When someone battling addiction on the brain enters a facility, they get medication and access innovative treatments. The standard treatment to stabilize and relieve the brain after addiction is biofeedback therapy. It permits a professional to monitor the brain. They can understand how to improve brain activity, decrease drug addiction's effects on the brain and unhealthy impulses. Two common types comprise neurofeedback and biofeedback.
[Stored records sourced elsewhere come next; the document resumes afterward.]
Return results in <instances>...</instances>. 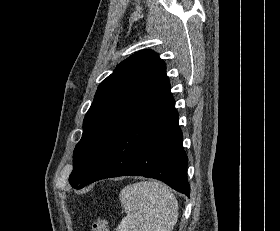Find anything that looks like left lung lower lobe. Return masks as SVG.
<instances>
[{
	"label": "left lung lower lobe",
	"mask_w": 280,
	"mask_h": 231,
	"mask_svg": "<svg viewBox=\"0 0 280 231\" xmlns=\"http://www.w3.org/2000/svg\"><path fill=\"white\" fill-rule=\"evenodd\" d=\"M174 104L170 94L149 114L123 129L76 189L101 179L131 175L161 180L189 197L188 158Z\"/></svg>",
	"instance_id": "0a47b994"
}]
</instances>
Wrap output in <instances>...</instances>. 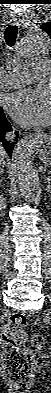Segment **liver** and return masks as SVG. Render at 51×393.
Masks as SVG:
<instances>
[{"instance_id":"1","label":"liver","mask_w":51,"mask_h":393,"mask_svg":"<svg viewBox=\"0 0 51 393\" xmlns=\"http://www.w3.org/2000/svg\"><path fill=\"white\" fill-rule=\"evenodd\" d=\"M5 157H6V153H5L4 149L1 148V150H0V161H1V163L4 161Z\"/></svg>"}]
</instances>
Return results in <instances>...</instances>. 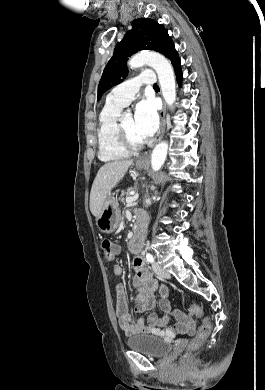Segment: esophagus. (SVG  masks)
Masks as SVG:
<instances>
[{"mask_svg": "<svg viewBox=\"0 0 265 390\" xmlns=\"http://www.w3.org/2000/svg\"><path fill=\"white\" fill-rule=\"evenodd\" d=\"M165 114H166V105H165V103H163V108L161 111V131H160V135H159L157 142H159L163 138V135H164L165 126H166ZM148 157H149V154L146 153L138 159V162H147Z\"/></svg>", "mask_w": 265, "mask_h": 390, "instance_id": "34e87169", "label": "esophagus"}]
</instances>
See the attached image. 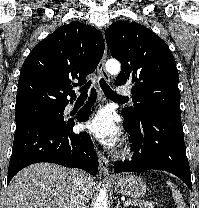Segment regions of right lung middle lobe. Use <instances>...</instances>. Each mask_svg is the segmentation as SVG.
<instances>
[{
    "label": "right lung middle lobe",
    "mask_w": 199,
    "mask_h": 208,
    "mask_svg": "<svg viewBox=\"0 0 199 208\" xmlns=\"http://www.w3.org/2000/svg\"><path fill=\"white\" fill-rule=\"evenodd\" d=\"M63 111L64 107L29 106L17 109L15 118L17 123L29 119H47L64 122Z\"/></svg>",
    "instance_id": "dd1d6c3e"
}]
</instances>
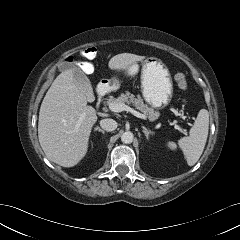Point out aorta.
<instances>
[{
	"mask_svg": "<svg viewBox=\"0 0 240 240\" xmlns=\"http://www.w3.org/2000/svg\"><path fill=\"white\" fill-rule=\"evenodd\" d=\"M133 139H134V135L132 132L130 131H126L122 134L121 136V141L125 144H129V143H132L133 142Z\"/></svg>",
	"mask_w": 240,
	"mask_h": 240,
	"instance_id": "aorta-1",
	"label": "aorta"
}]
</instances>
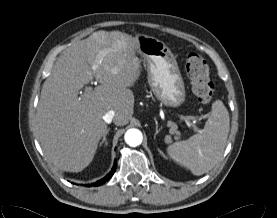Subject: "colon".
Wrapping results in <instances>:
<instances>
[{"label": "colon", "instance_id": "1", "mask_svg": "<svg viewBox=\"0 0 277 218\" xmlns=\"http://www.w3.org/2000/svg\"><path fill=\"white\" fill-rule=\"evenodd\" d=\"M185 67L194 95L200 102L209 103L214 95V84L206 60L197 53H190Z\"/></svg>", "mask_w": 277, "mask_h": 218}]
</instances>
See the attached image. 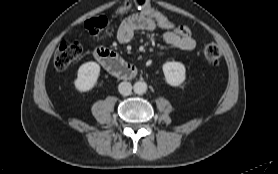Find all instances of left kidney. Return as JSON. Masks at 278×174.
I'll use <instances>...</instances> for the list:
<instances>
[{
	"mask_svg": "<svg viewBox=\"0 0 278 174\" xmlns=\"http://www.w3.org/2000/svg\"><path fill=\"white\" fill-rule=\"evenodd\" d=\"M166 82L173 87L180 86L186 79L185 66L180 62H166L163 64Z\"/></svg>",
	"mask_w": 278,
	"mask_h": 174,
	"instance_id": "1",
	"label": "left kidney"
}]
</instances>
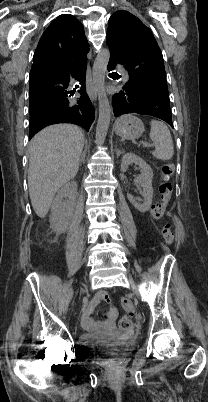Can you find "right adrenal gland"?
Listing matches in <instances>:
<instances>
[{
  "mask_svg": "<svg viewBox=\"0 0 208 402\" xmlns=\"http://www.w3.org/2000/svg\"><path fill=\"white\" fill-rule=\"evenodd\" d=\"M85 152H86V150H84L83 154H81L80 164H82V162H84V160H85Z\"/></svg>",
  "mask_w": 208,
  "mask_h": 402,
  "instance_id": "obj_1",
  "label": "right adrenal gland"
}]
</instances>
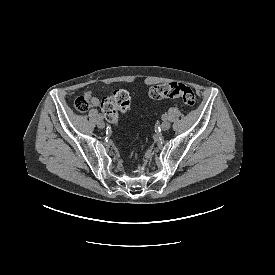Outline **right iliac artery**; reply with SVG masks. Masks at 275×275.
I'll return each instance as SVG.
<instances>
[{
  "label": "right iliac artery",
  "instance_id": "1",
  "mask_svg": "<svg viewBox=\"0 0 275 275\" xmlns=\"http://www.w3.org/2000/svg\"><path fill=\"white\" fill-rule=\"evenodd\" d=\"M97 117H98L99 119H102V118H103V115H102L101 113H98V114H97Z\"/></svg>",
  "mask_w": 275,
  "mask_h": 275
}]
</instances>
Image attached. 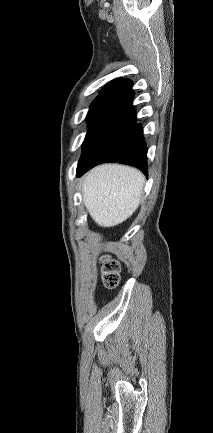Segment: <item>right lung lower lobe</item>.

Biofeedback uses what is known as Electroencephalograms (EEG). EEGs' general use is to help individuals who have suffered traumatic brain injuries and can help people with obsessive-compulsive disorders and other brain disorders. Biofeedback decreases stress and reduces involuntary functions, as a professional monitor the brain with electric sensors on the person's skin. This therapy consists of muscle relaxation, guided imagery, and meditation.

When this is used along with cognitive-behavioral therapy (CBT) or dialectical behavioral therapy, biofeedback both enhances the individual's uncontrollable functions, like a heartbeat, blood pressure, and muscle contraction. Neurofeedback, or EEQ therapy, is a kind of biofeedback. It is a brain-training treatment that enhances its function. If the person has an addiction, this therapy monitors the brain's activity as biofeedback does. It assists patients to decrease stress and anxiety and can treat compulsions. The end outcome of both treatments is the administrator rewarding the brain to recover how it works.

Hence, this is the impact of addiction on the brain. When drugs enter the brain, they cause interference with their everyday tasks and further lead to changes in their functions. As time passes, drug use can lead to addiction, a devastating brain disorder, when people can't stop using drugs even when they genuinely want to, and even after it leads to terrible effects on their health and other parts of their lives. 

Most individuals go into drug treatment either because a court ordered them to do so or because their loved ones wanted them to seek treatment. Many individuals are tired of addiction and its issues and select to go into medicine. Others are ordered into rehabilitation by a judge or under pressure from family members. But it is very significant not to treat oneself or others from addiction. 


Previous
Previous

Prescription drug abuse effects on body

Next
Next

How long does LSD last in your body?